UPDATE: my "tweets" from the event, from the end to the beginning, with my screenname redacted:
Cuntry first... I came for a hatefest, got a preening old man. seemed lost. Took 3 signs tie up resources 11:41 AM October 11, 2008 from txt
The most advertising for plantariums EVER i bet this nets positive for Adler 11:34 AM October 11, 2008 from txt
total Dr. Evil scarequotes.totally looks like dr evil too 11:28 AM October 11, 2008 from txt
Hatchet AND scalpel. decent line, delivered boredly 11:26 AM October 11, 2008 from txt
War protestors making big stir. YES! 11:21 AM October 11, 2008 from txt
Ira suspension plan seems like a good idea, actually. obama should get on board 11:19 AM October 11, 2008 from txt
Angry said nine times in a row 11:16 AM October 11, 2008 from txt
Patriotism patriotism patriotism patriotism....11:14 AM October 11, 2008 from txt
Right now plays. please pay royalties 11:12 AM October 11, 2008 from txt
Driving the effin bus in here 11:11 AM October 11, 2008 from txt
Its the angels in the outfield music 11:08 AM October 11, 2008 from txt
More chanting than an obama rally less than riefenstahl films 11:07 AM October 11, 2008 from txt
The "dallas" soundtrack is playing and it feels like the 80s11:04 AM October 11, 2008 from txt
Here he comes... More on schedule than kerry obama rallies I saw 11:04 AM October 11, 2008 from txt
No hatespeech yet.
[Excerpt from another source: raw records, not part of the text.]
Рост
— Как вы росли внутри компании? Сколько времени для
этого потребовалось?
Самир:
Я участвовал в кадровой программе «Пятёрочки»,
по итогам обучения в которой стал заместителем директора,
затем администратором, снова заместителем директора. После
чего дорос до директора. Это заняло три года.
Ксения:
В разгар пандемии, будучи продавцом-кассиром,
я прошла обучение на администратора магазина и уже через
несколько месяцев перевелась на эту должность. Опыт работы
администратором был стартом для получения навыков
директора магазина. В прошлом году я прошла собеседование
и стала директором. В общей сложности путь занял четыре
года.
Pretty positive 11:01 AM October 11, 2008 from txt
Still the fervor of battleground state: "two more votes per precinct" who r they kidding? 10:59 AM October 11, 2008 from txt
Actually crowded. Dport mayor speaking 10:55 AM October 11, 2008 from txt
Got ticket 10:52 AM October 11, 2008 from txt
Parking ample. That's a big "tell" 10:47 AM October 11, 2008 from txt
Dressed repub in red and head-to-toe LL Bean 10:37 AM October 11, 2008 from txt
UPDATE #2: From the comments, ILeanLeft:
SHH! Don't say a word, but I went to a Palin rally...
here in STL, had VIP tix to see her at the new SLU arena after the debate. (Don't ask - business related)
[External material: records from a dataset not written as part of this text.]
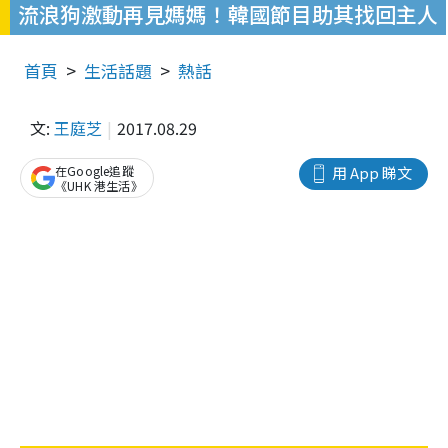
流浪狗激動再見媽媽！韓國節目助其找回主人
首頁
生活話題
熱話
文:
王庭芝
2017.08.29
在Google追蹤
用 App 睇文
《UHK 港生活》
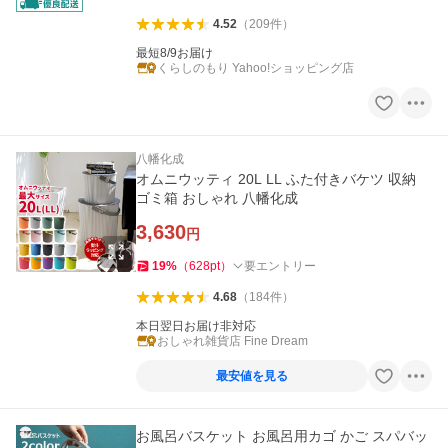
4.52
（
209
件
）
最短8/9お届け
くらしのもり Yahoo!ショッピング店
八幡化成
オムニウッティ 20L LL ふた付きバケツ 収納
ゴミ箱 おしゃれ 八幡化成
3,630
円
19
%
（
628
pt
）
要エントリー
4.68
（
184
件
）
本日翌日お届け非対応
おしゃれ雑貨店 Fine Dream
最安値を見る
お風呂バスケット お風呂用カゴ かご スパバッ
Talk about UGH!!! The crowd there was hungry for red meat and cheered any garbage she said while booing through Biden's pieces. It was sad really, how low we've sunken in what we expect of our National leaders. I tried to blend in, but being one of just 5 or so AA's (maybe 800-1000 in attendance, maybe?) in the building made that quite hard.
Since we were standing room only on the floor around the stage, I felt like a lab-rat as we were being stared at quite a bit, my husband and I. And it wasn't like folks were welcoming either. it was more like, "Are you spying for Obama? What are you doing here?" Whatever the case, it was a far cry from the warmth and welcome of an OBAMA FOR CHANGE event!!! These folks were very cliquish and since I was not in the "clique," I was not welcomed.
I left before the end as I knew the MSM was going to light up the place and I REFUSED to be a poster child for that campaign.
I could try to understand that base, but it would hurt my head and so I refuse.
I showered twice - REALLY! I hated being there and was angry with my husband for days for dragging me to a "networking" event. Like you, I was embarrassed but privately appreciated being able to say I saw the train wreck for myself.